The line containing "Find all instances" marks the start. Restate it and every following line through the end of the records exactly, and nothing else, leaving out the pictures.

Stored data:
----

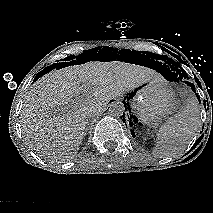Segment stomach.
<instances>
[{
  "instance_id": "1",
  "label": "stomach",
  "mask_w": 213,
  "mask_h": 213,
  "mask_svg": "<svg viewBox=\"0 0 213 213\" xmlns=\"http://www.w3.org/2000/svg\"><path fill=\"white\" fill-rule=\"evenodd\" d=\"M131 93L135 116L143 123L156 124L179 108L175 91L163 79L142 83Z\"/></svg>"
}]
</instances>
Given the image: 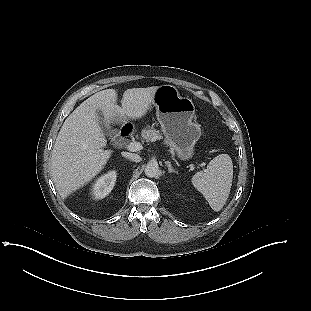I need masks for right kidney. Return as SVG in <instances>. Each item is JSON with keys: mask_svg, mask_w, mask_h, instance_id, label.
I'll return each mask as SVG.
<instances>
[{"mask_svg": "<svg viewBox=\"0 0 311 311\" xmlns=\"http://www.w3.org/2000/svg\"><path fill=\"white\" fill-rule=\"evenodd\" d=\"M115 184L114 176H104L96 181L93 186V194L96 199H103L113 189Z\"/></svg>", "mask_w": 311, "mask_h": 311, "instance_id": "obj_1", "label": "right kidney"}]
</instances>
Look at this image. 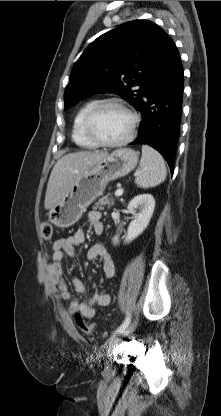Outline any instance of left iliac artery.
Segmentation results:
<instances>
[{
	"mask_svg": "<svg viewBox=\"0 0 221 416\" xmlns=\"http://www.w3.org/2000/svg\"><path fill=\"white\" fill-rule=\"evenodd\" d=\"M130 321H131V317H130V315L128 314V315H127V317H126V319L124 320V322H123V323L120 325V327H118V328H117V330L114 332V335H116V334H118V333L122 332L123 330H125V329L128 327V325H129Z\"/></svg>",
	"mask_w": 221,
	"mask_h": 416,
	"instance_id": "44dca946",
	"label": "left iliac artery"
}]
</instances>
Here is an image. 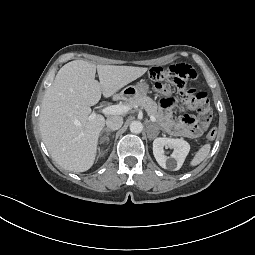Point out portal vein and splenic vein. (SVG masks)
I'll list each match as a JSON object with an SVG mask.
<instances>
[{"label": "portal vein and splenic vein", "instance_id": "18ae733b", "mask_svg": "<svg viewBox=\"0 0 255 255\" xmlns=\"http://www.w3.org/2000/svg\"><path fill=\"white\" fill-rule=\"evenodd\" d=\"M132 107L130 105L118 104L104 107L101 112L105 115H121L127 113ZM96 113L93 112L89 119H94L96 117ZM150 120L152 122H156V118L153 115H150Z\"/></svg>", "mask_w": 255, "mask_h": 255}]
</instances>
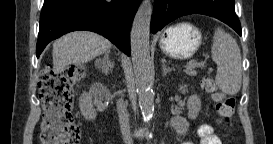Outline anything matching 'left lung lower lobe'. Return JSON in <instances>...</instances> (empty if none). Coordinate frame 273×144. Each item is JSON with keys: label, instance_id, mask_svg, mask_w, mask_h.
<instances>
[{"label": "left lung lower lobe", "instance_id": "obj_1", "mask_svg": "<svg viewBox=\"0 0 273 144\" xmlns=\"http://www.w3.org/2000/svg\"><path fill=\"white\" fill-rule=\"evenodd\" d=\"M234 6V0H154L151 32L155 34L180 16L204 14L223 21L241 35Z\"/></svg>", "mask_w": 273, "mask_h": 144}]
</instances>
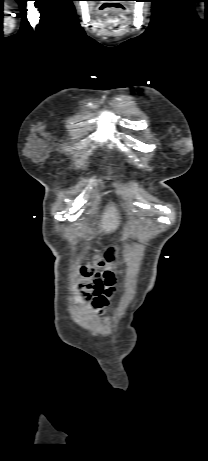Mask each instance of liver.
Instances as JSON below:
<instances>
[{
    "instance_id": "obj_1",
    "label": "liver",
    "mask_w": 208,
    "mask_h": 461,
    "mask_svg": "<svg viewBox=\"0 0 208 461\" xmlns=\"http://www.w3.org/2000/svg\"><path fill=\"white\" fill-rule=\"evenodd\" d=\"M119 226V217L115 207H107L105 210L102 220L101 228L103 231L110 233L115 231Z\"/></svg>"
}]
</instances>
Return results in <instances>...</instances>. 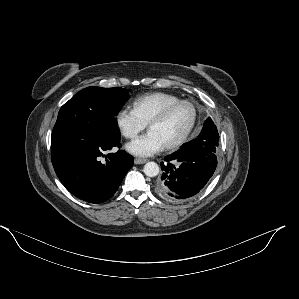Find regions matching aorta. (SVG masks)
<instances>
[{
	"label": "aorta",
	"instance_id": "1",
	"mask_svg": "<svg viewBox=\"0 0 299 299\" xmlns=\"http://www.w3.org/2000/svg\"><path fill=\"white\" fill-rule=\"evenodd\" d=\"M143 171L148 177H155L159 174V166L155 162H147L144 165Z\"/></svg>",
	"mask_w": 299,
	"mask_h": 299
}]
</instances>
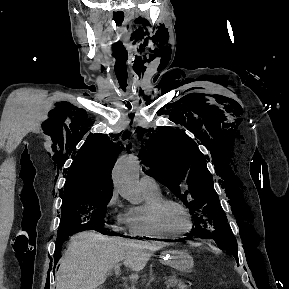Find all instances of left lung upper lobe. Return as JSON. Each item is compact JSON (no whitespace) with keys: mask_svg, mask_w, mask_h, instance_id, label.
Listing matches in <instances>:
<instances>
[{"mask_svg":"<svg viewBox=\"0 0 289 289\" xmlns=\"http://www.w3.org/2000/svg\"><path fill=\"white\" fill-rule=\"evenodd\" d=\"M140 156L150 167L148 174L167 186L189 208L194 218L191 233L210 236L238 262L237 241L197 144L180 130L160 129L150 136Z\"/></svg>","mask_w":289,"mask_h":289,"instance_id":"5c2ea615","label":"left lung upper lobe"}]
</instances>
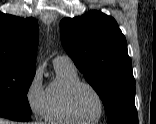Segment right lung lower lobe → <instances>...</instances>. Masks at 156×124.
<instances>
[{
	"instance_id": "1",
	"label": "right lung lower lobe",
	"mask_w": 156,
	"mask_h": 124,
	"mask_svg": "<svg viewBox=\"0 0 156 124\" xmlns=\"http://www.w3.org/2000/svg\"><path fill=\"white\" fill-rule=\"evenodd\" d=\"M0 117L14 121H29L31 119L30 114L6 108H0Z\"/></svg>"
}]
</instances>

----

Your response:
Find all instances of left lung upper lobe. Return as JSON. Each item is compact JSON (no whitespace) with keys: mask_svg, mask_w, mask_h, instance_id, label.
Listing matches in <instances>:
<instances>
[{"mask_svg":"<svg viewBox=\"0 0 289 289\" xmlns=\"http://www.w3.org/2000/svg\"><path fill=\"white\" fill-rule=\"evenodd\" d=\"M140 156L150 167L148 174L167 186L189 208L194 218L191 233L210 236L238 262L237 241L197 144L180 130L160 129L150 136Z\"/></svg>","mask_w":289,"mask_h":289,"instance_id":"5c2ea615","label":"left lung upper lobe"}]
</instances>
Segment right lung lower lobe → <instances>...</instances>. Masks at 156×124.
<instances>
[{
	"instance_id": "1",
	"label": "right lung lower lobe",
	"mask_w": 156,
	"mask_h": 124,
	"mask_svg": "<svg viewBox=\"0 0 156 124\" xmlns=\"http://www.w3.org/2000/svg\"><path fill=\"white\" fill-rule=\"evenodd\" d=\"M0 117L14 121H29L31 119L30 114L6 108H0Z\"/></svg>"
}]
</instances>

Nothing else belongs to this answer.